What You Should Know about Subdivisions for the Real Estate License Exam
The Real Estate License Exam will have a few questions about subdivisions. A subdivision is one piece of land that has been divided into two or more pieces of land. These individual pieces of property are called lots or parcels. The purpose of subdividing is to allow for the sale of the individual pieces of land. Most subdivisions are created for residences, but commercial or industrial properties may be subdivided.
Most levels of government that have control over land use adopt subdivision regulations or land-development ordinances. These regulations are different from the zoning ordinance or master plan but may be adopted or periodically revised along with those two documents. You may want to find out in your state who adopts and enforces subdivision regulations.
The main players and plans in subdivisions
Subdivisions are created by subdividers. Subdividers generally never get their hands dirty. Most of their work deals with lawyers, engineers, surveyors and sometimes developers. After a subdivision is approved, subdividers can sell the entire subdivision to a developer or builder. A subdivider can also sell individual lots with the promise to eventually put in roads, sewers, and water lines.
A developer actually, well, develops the subdivision, making physical improvements to it by putting in roads, utility lines, and other infrastructure elements. A developer sometimes builds houses for sale or sells individual lots to builders or people who want to build a house. A developer sometimes buys an approved subdivision from a subdivider or can act as the subdivider, too.
As you see there can be some overlap in these definitions, but it’s good to understand that different people can be involved in the subdivision process, taking it from raw land to finished houses.
The specific legal requirements of a subdivision vary from place to place, but a typical subdivision proposal is based on a plat map. A plat map shows how the entire property is to be subdivided, or broken down into the individual lots, by showing the precise boundaries of each lot. The area that’s being subdivided often is broken down into blocks and lots, or sections and lots.

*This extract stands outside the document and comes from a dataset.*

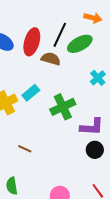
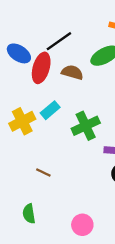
black line: (60, 35) -> (59, 41), moved, turned 30
red ellipse: (32, 42) -> (41, 68), moved

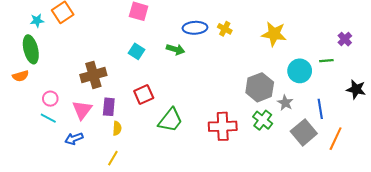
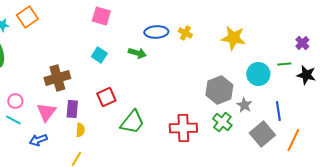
black star: (356, 89) -> (306, 75), moved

Something that you need to check out in your state is whether it has a specific law dealing with subdivisions, what the requirements of the law are, and especially at what lot count the law takes effect.
Subdivisions and zoning laws
A subdivision must adhere to local zoning laws. Here’s an example of how zoning relates to subdivisions: You have a 50-acre piece of property that you want to subdivide. The local zoning code says that the minimum lot size for each new house is one acre.

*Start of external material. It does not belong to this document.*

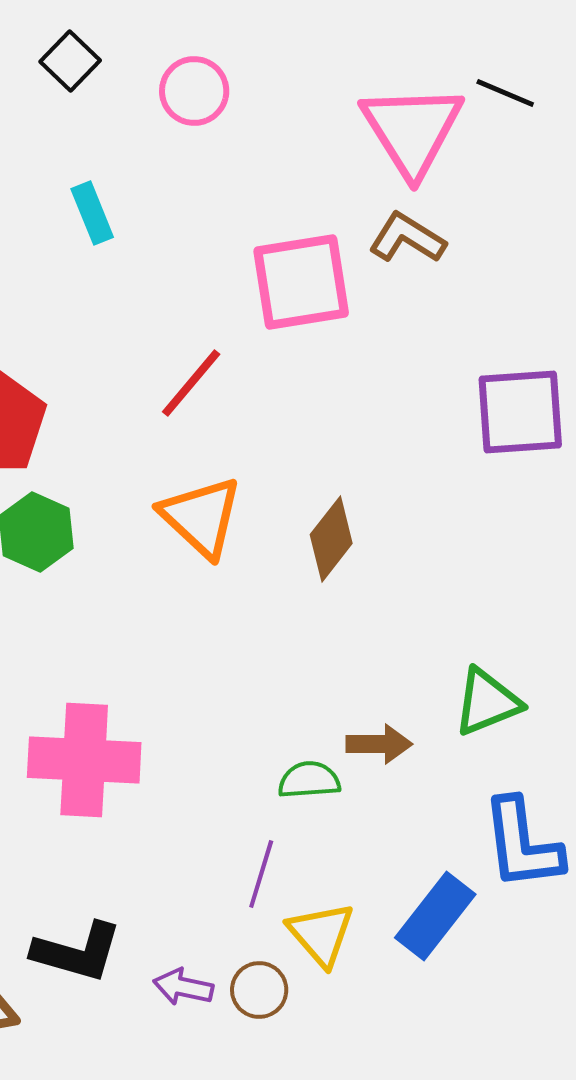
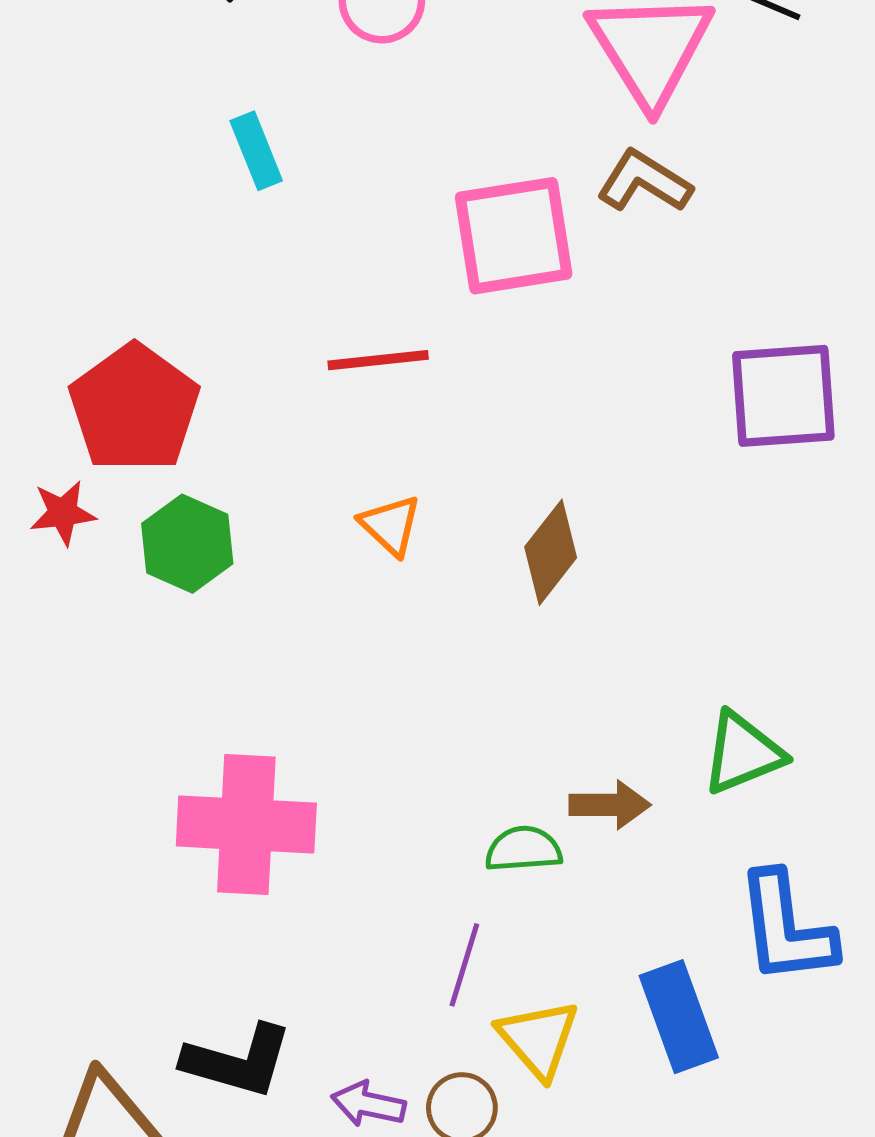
red line: (191, 383) -> (378, 360), turned 44
orange triangle: (201, 517) -> (390, 525), size x0.6
blue rectangle: (435, 916) -> (679, 1017), turned -58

Knowing that 10 percent of the land typically is used for roads — in this case five acres — you’re able to design the lots to take the most advantage of the land and can divide the remaining property into 45 lots.

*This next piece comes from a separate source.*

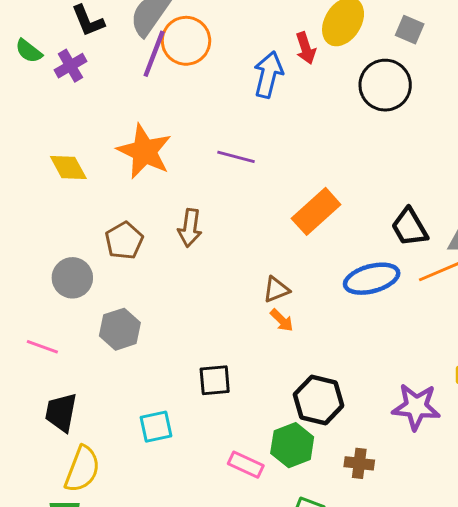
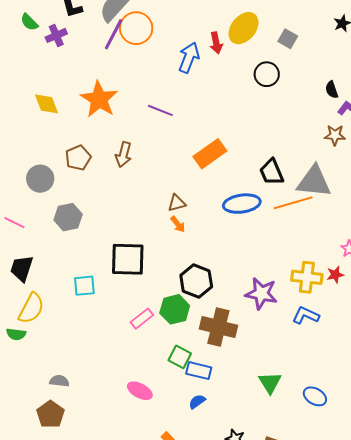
black circle: (385, 85) -> (267, 74), size x0.7
black square: (215, 380) -> (128, 259), size x1.6
brown cross: (359, 463) -> (218, 327), size x1.8
pink rectangle: (246, 465) -> (142, 319), turned -70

To allow for more flexible design of subdivisions, some municipalities have adopted density-zoning and cluster-zoning ordinances.
A density-zoning ordinance permits the same overall density within the subdivision, which means the same total number of lots on the same overall size property as allowed by the zoning ordinance. The sizes of the individual lots, however, may be smaller or larger than the minimum required size.
You still can get only 45 lots out of the whole 50-acre subdivision, but each lot can be bigger or smaller than one acre. As long as the average lot size is one acre the density zoning ordinance permits flexibility of design, lot layout, and road layout.
Cluster zoning groups lots together in a relatively small area to preserve a certain portion of the property as open space. You may, for example, be able to cluster or group the lots in your subdivision into a total of only ten acres. That leaves 35 acres without any buildings.
In addition to preserving open space, cluster zoning also makes for shorter roads and water and sewer lines, which, in turn, results in savings to the developer. In some places, cluster zoning also is known as conservation zoning.
Crossing state lines for real estate purposes
The subject of interstate land sales isn’t a regulation about how land is developed but rather how it is marketed when subdivisions and land sales are discussed. And yet, it’s important enough that state test writers want you to know something about it.
Land in one state has been offered for sale to people in another state probably for as long as people and land have been together in this country. Unfortunately buying land sight unseen is risky. Although many perfectly honest dealers do business in what are called interstate land sales, unfortunately many people have been victims of fraud in these types of deals.
The Interstate Land Sales Full Disclosure Act was enacted in 1968 to minimize fraud and dishonest dealings in the interstate land sales market. The act is administered by the Department of Housing and Urban Development (HUD).
The requirements of the act apply to interstate sales of vacant, or undeveloped, lots in subdivisions of 25 lots or more. The act doesn’t apply if the lots are 20 acres or larger. However, the act requires developers to file information with HUD describing details of the project, including but not limited to utilities, recreation facilities, location of nearby communities, and soil conditions.